Repeat infection with chlamydia is common.49 Women whose sex partners have not been appropriately treated are at high risk for re-infection. Having multiple chlamydial infections increases a woman’s risk of serious reproductive health complications, including pelvic inflammatory disease and ectopic pregnancy.50,51 Women and men with chlamydia should be retested about three months after treatment of an initial infection, regardless of whether they believe that their sex partners were successfully treated.40
Infants infected with chlamydia may develop ophthalmia neonatorum (conjunctivitis) and/or pneumonia.10 Chlamydial infection in infants can be treated with antibiotics.

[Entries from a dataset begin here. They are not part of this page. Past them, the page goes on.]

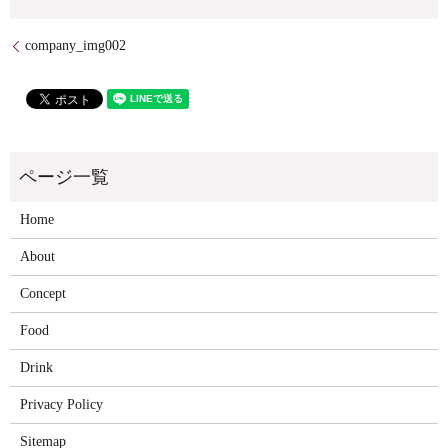
company_img002
Home
About
Concept
Food
Drink
Privacy Policy
Sitemap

If a person has been diagnosed and treated for chlamydia, he or she should tell all recent anal, vaginal, or oral sex partners (all sex partners within 60 days before the onset of symptoms or diagnosis) so they can see a health care provider and be treated. This will reduce the risk that the sex partners will develop serious complications from chlamydia and will also reduce the person’s risk of becoming re-infected. A person with chlamydia and all of his or her sex partners must avoid having sex until they have completed their treatment for chlamydia (i.e., seven days after single dose antibiotics or until completion of a seven-day course of antibiotics) and until they no longer have symptoms. For tips on talking to partners about sex and STD testing, visit www.gytnow.org/talking-to-your-partner
To help get partners treated quickly, healthcare providers in some states may give infected individuals extra medicine or prescriptions to give to their sex partners. This is called expedited partner therapy or EPT. In published clinical trials comparing EPT to traditional patient referral (i.e., asking the patient to refer their partners in for treatment), EPT was associated with fewer persistent or recurrent chlamydial infections in the index patient, and a larger reported number of partners treated.52 For providers, EPT represents an additional strategy for partner management of persons with chlamydial infection; partners should still be encouraged to seek medical evaluation, regardless of whether they receive EPT. To obtain further information regarding EPT, including the legal status of EPT in a specific area, see the Legal Status of Expedited Partner Therapy.
Latex male condoms, when used consistently and correctly, can reduce the risk of getting or giving chlamydia.53 The surest way to avoid chlamydia is to abstain from vaginal, anal, and oral sex, or to be in a long-term mutually monogamous relationship with a partner who has been tested and is known to be uninfected.